#### [YOUR ASSIGNMENT]
Begin your transcription at the line containing "CEV / DGA / EPNER" and continue it, word for word, to the final line below. Include only those lines and skip the pictures.
:: INFORMATION PROVIDED ::
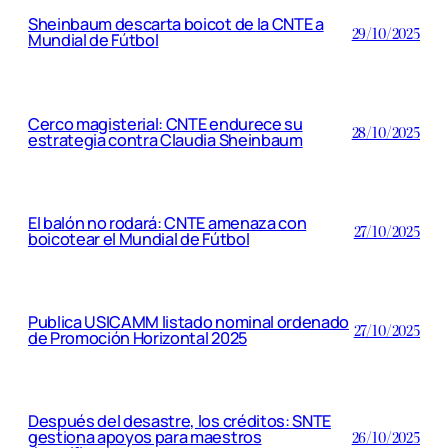
Sheinbaum descarta boicot de la CNTE a
29/10/2025
Mundial de Fútbol
Cerco magisterial: CNTE endurece su
28/10/2025
estrategia contra Claudia Sheinbaum
El balón no rodará: CNTE amenaza con
27/10/2025
boicotear el Mundial de Fútbol
Publica USICAMM listado nominal ordenado
27/10/2025
de Promoción Horizontal 2025
Después del desastre, los créditos: SNTE
gestiona apoyos para maestros
26/10/2025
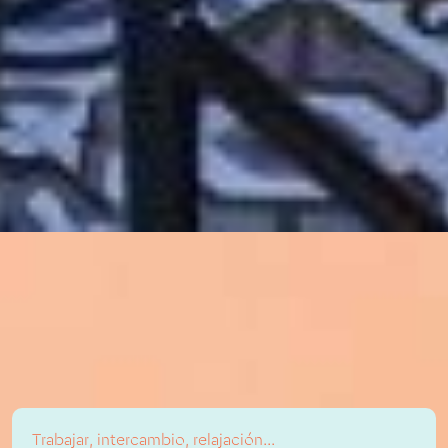
Trabajar, intercambio, relajación...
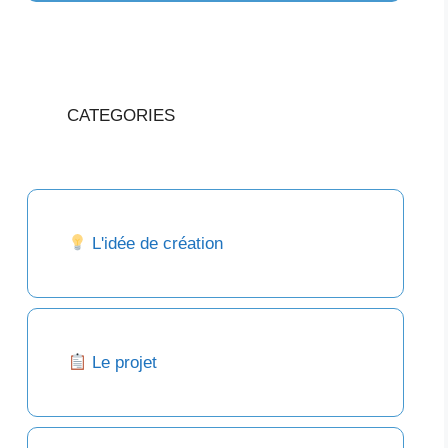
CATEGORIES
L'idée de création
Le projet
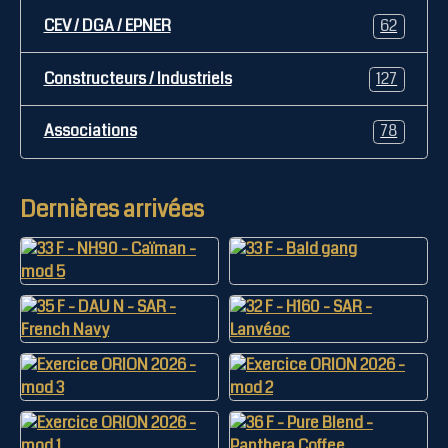
CEV / DGA / EPNER
62
Constructeurs / Industriels
127
Associations
78
Dernières arrivées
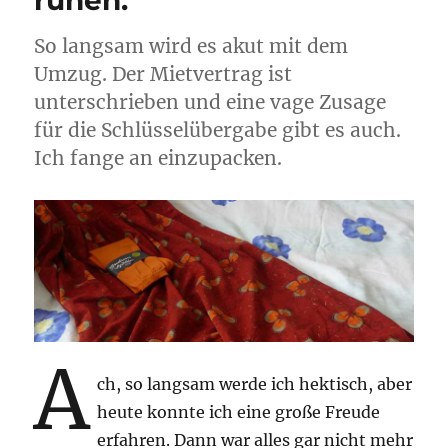
gezwirnt.
So langsam wird es akut mit dem
Umzug. Der Mietvertrag ist
unterschrieben und eine vage Zusage
für die Schlüsselübergabe gibt es auch.
Ich fange an einzupacken.
A
ch, so langsam werde ich hektisch, aber
heute konnte ich eine große Freude
erfahren. Dann war alles gar nicht mehr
:::
#### [ANSWER SECTION]
CEV / DGA / EPNER
62
Constructeurs / Industriels
127
Associations
78
Dernières arrivées
gezwirnt.
So langsam wird es akut mit dem
Umzug. Der Mietvertrag ist
unterschrieben und eine vage Zusage
für die Schlüsselübergabe gibt es auch.
Ich fange an einzupacken.
A
ch, so langsam werde ich hektisch, aber
heute konnte ich eine große Freude
erfahren. Dann war alles gar nicht mehr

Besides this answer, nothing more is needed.